Classical, New Music
Move Records MD 3404 [Double CD]
Reviewed by Michael Hannan, April 1st, 2016
“Julian Yu’s 126 Variations on Twinkle Twinkle Little Star for piano is a tour de force of compositional craft, brilliantly interpreted by pianist Michael Kieran Harvey.”
Julian Yu has already had significant success with his variations on Twinkle Twinkle Little Star as a pedagogical sheet music publication first in Japan and then in China. The work showcases the myriad of compositional techniques that composers have traditionally brought to the theme and variations genre; and being a theme of only six short seven-note phases, it lends itself to this extraordinary number of variational exercises. The result is a major work that can be encompassed within the span of a standard concert program but not quite within the span of one CD. The remainder of the second CD comprises yet another unusual arrangement experiment: Yu has written (with the necessary permissions) a second piano part to thirty-eight of Dmitri Kabalevsky’s Pieces for Children (mainly from Op 39 and Op. 27), again with the intention of parading his palette of compositional/arrangement techniques.

Julian Yu, composer
Variations on “‘Twinkle Twinkle” have been tackled by composers as diverse as Mozart and Alvin and the Chipmunks, but none with the same exhaustive and (some might say) exhausting result as Julian Yu. In order to get some order into his enterprise Yu has grouped his efforts under headings such as “counterpoint”, “harmony”, “texture and figuration”, “some tricks”, “composers and genres”, “tonality and atonality”, “twelve-tone and serialism”, boundless possibilities”, “popular music” and “folk music”. The earlier contrapuntal, harmonic, textural and “trick” variations are well crafted but rather staid with the exception of a rather brilliant Bach-styled invention (track 15).

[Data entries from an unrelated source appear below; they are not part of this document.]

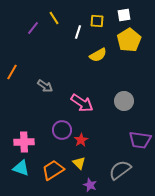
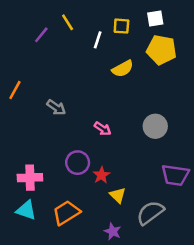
yellow pentagon: (129, 40) -> (162, 50), turned -30
pink arrow: (82, 103) -> (103, 129), size x0.6
yellow triangle: (79, 163) -> (118, 195), moved

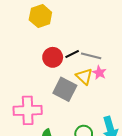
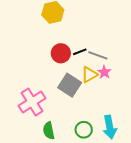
yellow triangle: (84, 77) -> (89, 75), turned 42
pink cross: (28, 110) -> (32, 102), turned -36

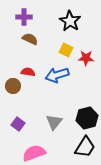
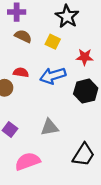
yellow square: (66, 50) -> (53, 42), moved
black hexagon: (87, 118) -> (86, 91), moved
gray triangle: (54, 122) -> (49, 127), turned 42

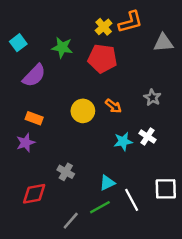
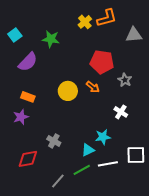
red pentagon: (102, 58) -> (102, 62), moved
cyan star: (123, 141) -> (103, 137), moved
white line: (132, 200) -> (108, 164), turned -72

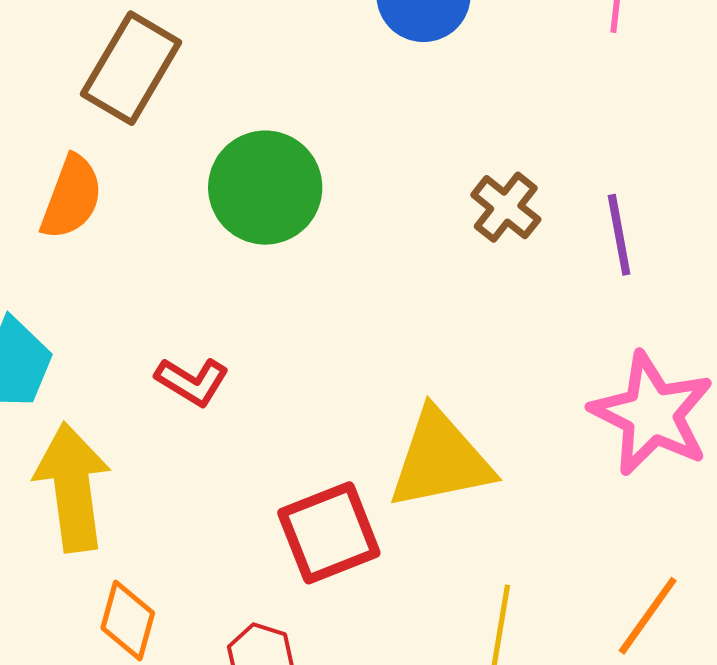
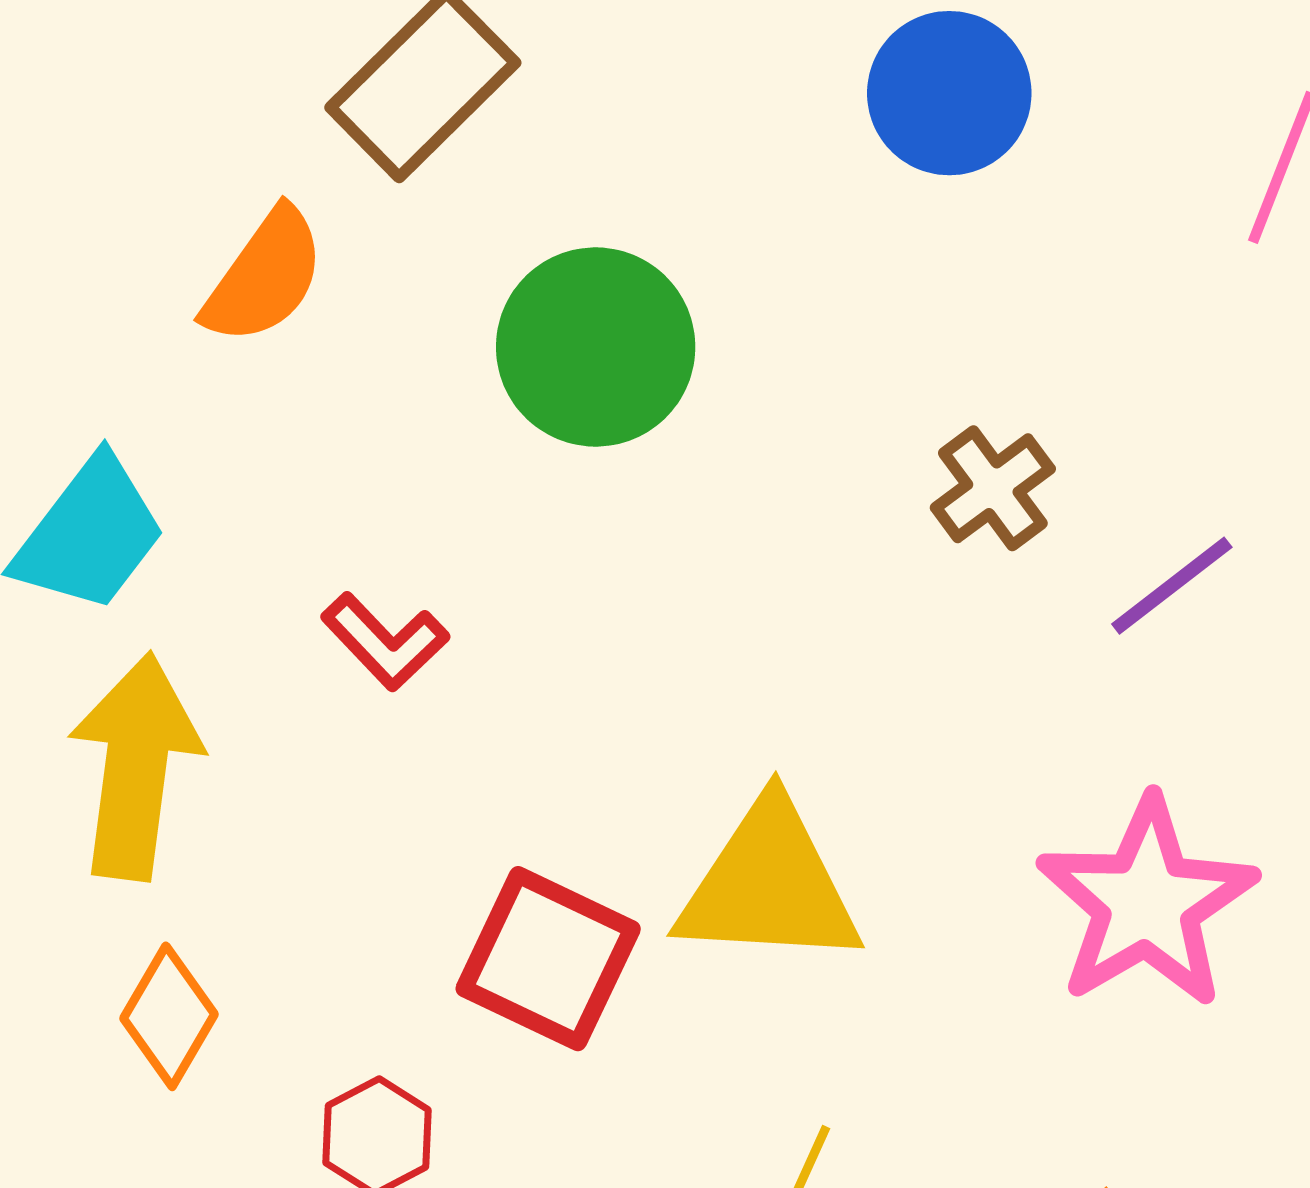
purple line: (619, 235) -> (1172, 586), turned 48
red square: (329, 533) -> (548, 959), turned 32

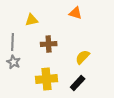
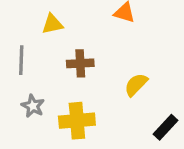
gray star: (14, 62) -> (33, 106), moved
black rectangle: (78, 83) -> (165, 127), moved

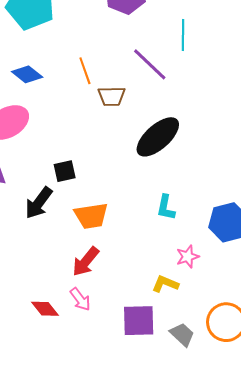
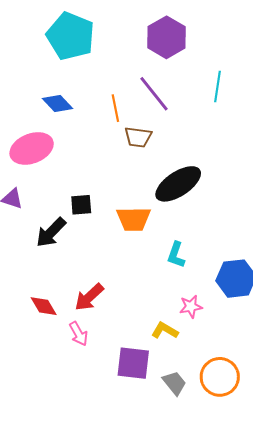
purple line: (150, 64) -> (154, 94), moved
orange trapezoid: (91, 216) -> (134, 219), moved
red diamond: (45, 309) -> (44, 306), moved

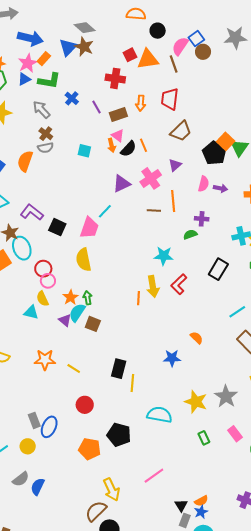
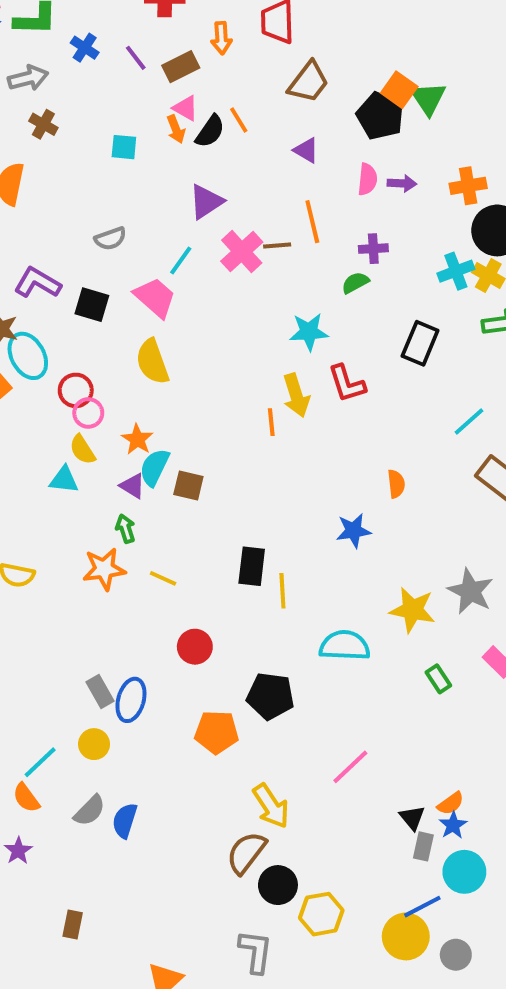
gray arrow: (41, 110) -> (28, 78), turned 126
gray semicircle: (45, 148) -> (110, 239), moved
purple triangle: (175, 165) -> (306, 150), turned -40
pink cross: (151, 178) -> (242, 252), moved
pink trapezoid: (89, 228) -> (155, 297), turned -60
red L-shape: (179, 284) -> (347, 384), turned -55
green arrow: (88, 298) -> (125, 529), moved
orange semicircle: (197, 338) -> (396, 484), turned 48

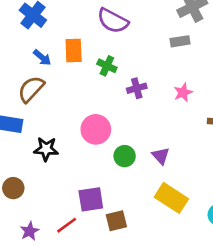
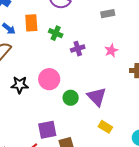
black star: (46, 149) -> (20, 85), moved
purple triangle: (161, 156) -> (97, 97), size x1.5
yellow rectangle: (171, 198) -> (105, 127), size x0.6

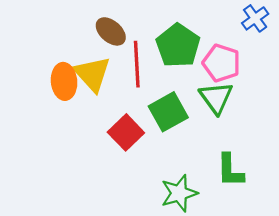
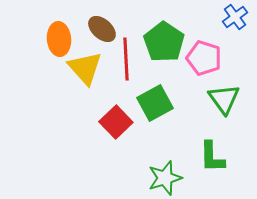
orange ellipse: (64, 81) -> (59, 39), moved
green triangle: (216, 98) -> (224, 99), moved

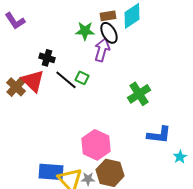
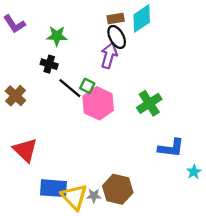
green star: (85, 31) -> (57, 36), moved
red triangle: (33, 81) -> (25, 150), moved
pink hexagon: (96, 145) -> (98, 103), moved

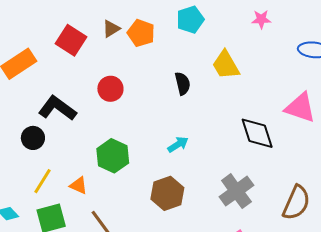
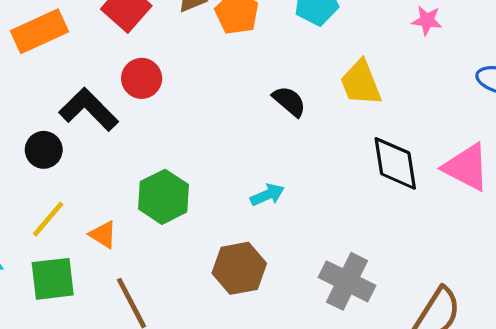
black semicircle: (183, 84) -> (289, 101), turned -45
red circle: (110, 89) -> (142, 78), moved
black diamond: (257, 133) -> (395, 163), moved
gray cross: (236, 191) -> (347, 281), turned -36

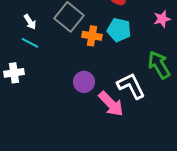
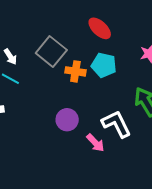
pink arrow: (111, 104) -> (95, 143), size x0.7

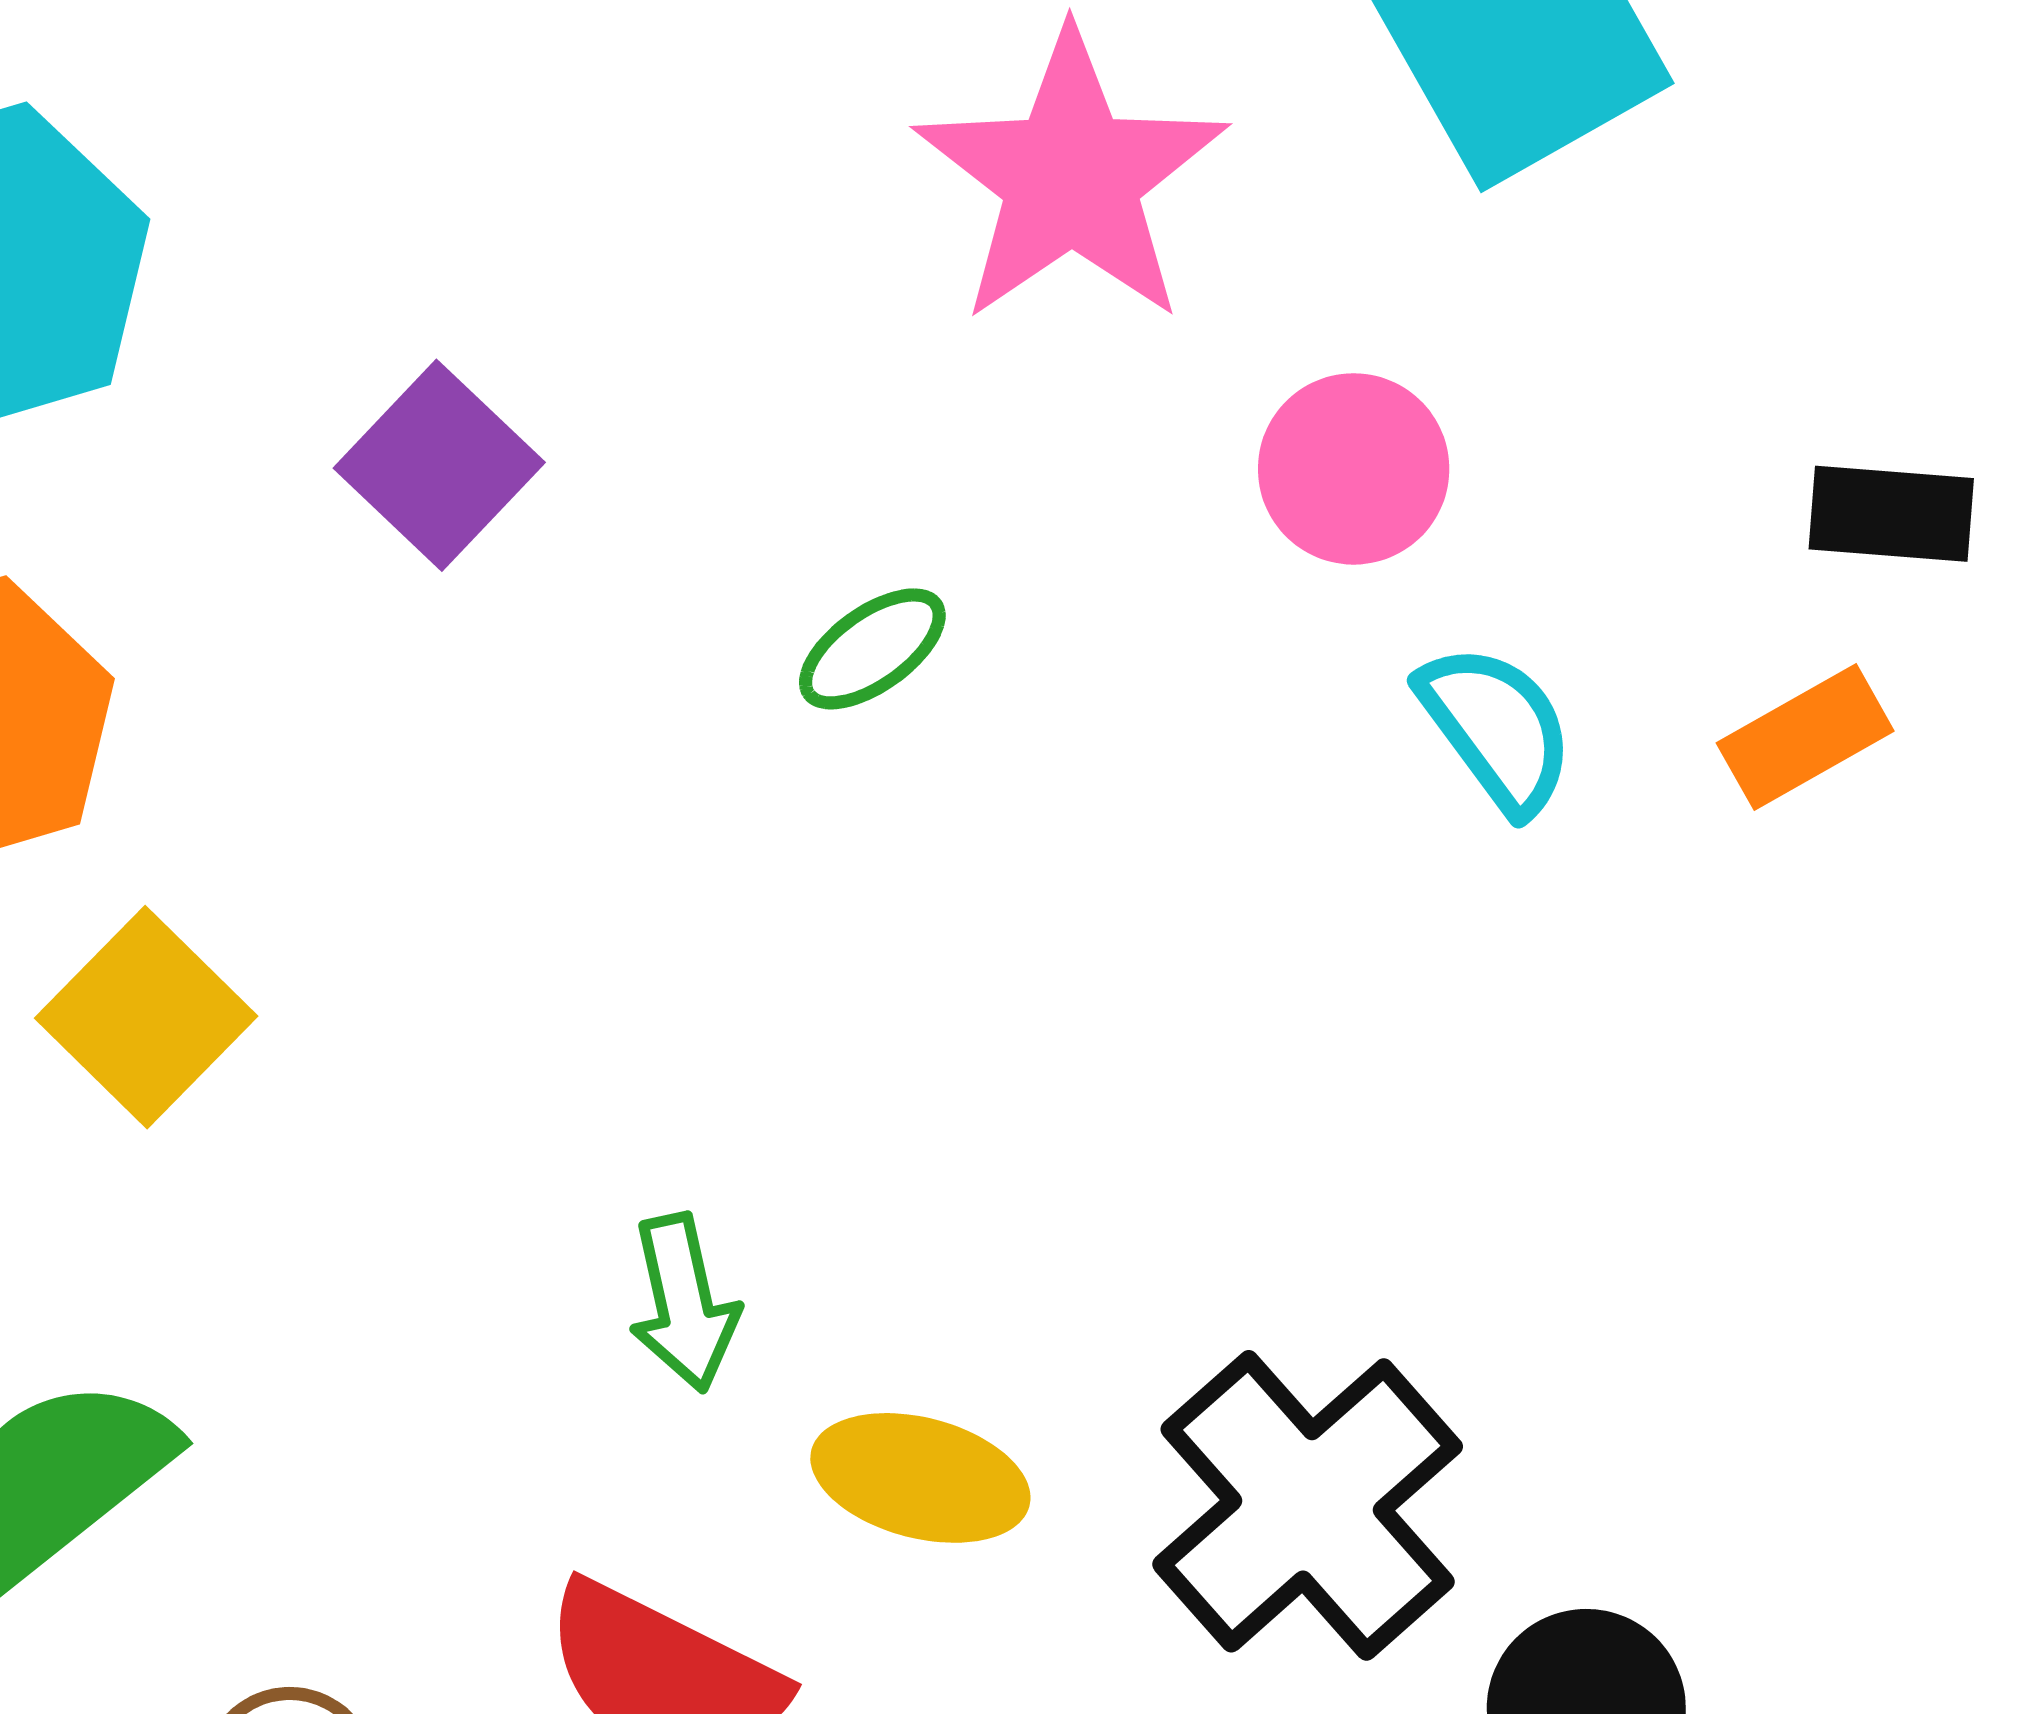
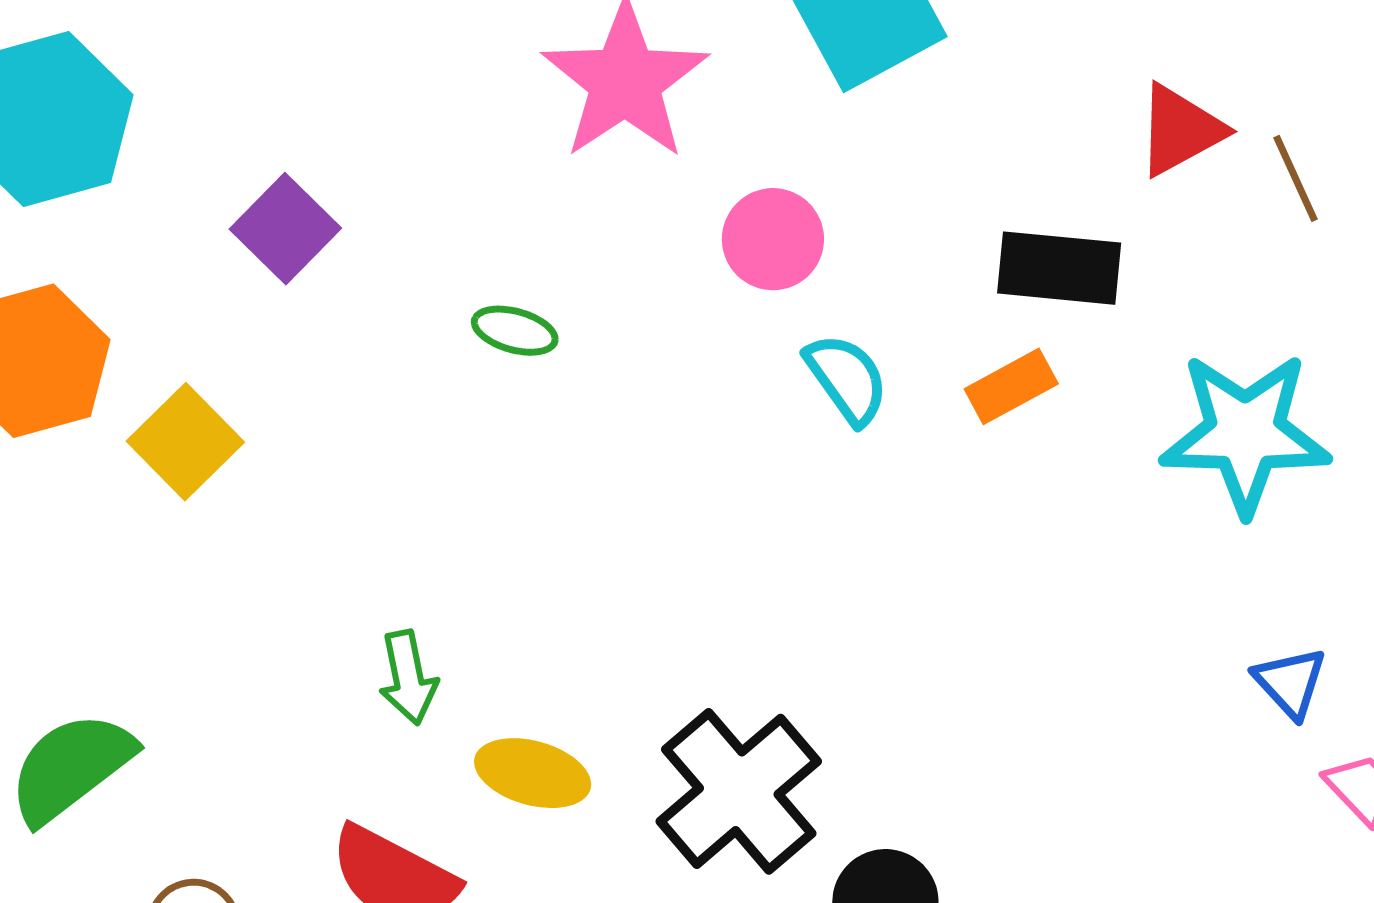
black rectangle: (1891, 514) -> (1059, 268), size x1.4
green ellipse: (872, 649) -> (515, 331), turned 50
yellow square: (146, 1017) -> (185, 442), moved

Michael Kieran Harvey, pianist
When we get to the “composers and genres”, Yu’s talent of stylistic parody shines through with variations based on canonical works. The best of these are treatments of Bach’s “Prelude in C minor, Book 1”, Vivaldi’s “Spring”, Saint-Saëns’ “Dance Macabre”, Puccini’s “Nessun Dorma”, Rachmaninov’s “Prelude in G Minor” and Copland’s “Rodeo”.
Yu’s variations using bitonal, atonal, serial and symmetrical scale techniques are also very clever and aurally attractive.
With the exception of his ragtime parody, the five movements in the “popular” category fall a bit flat, but Yu’s decorative approach in his Japanese, Korean, Indonesian and Chinese variations provides a fitting end to the monumental work.
As for the Kabalevsky, Yu’s approach is reverential rather than in any way imposing or inappropriately flamboyant.
Michael Kieran Harvey’s performances are very impressive. It is wonderful to hear the subtlety of his playing of simple textures (even single lines) because we are so used to hearing him play dazzling virtuosic music. Particularly impressive is the flawless rhythmic flow of his overdubbing of the second piano part in the Kabalevsky pieces.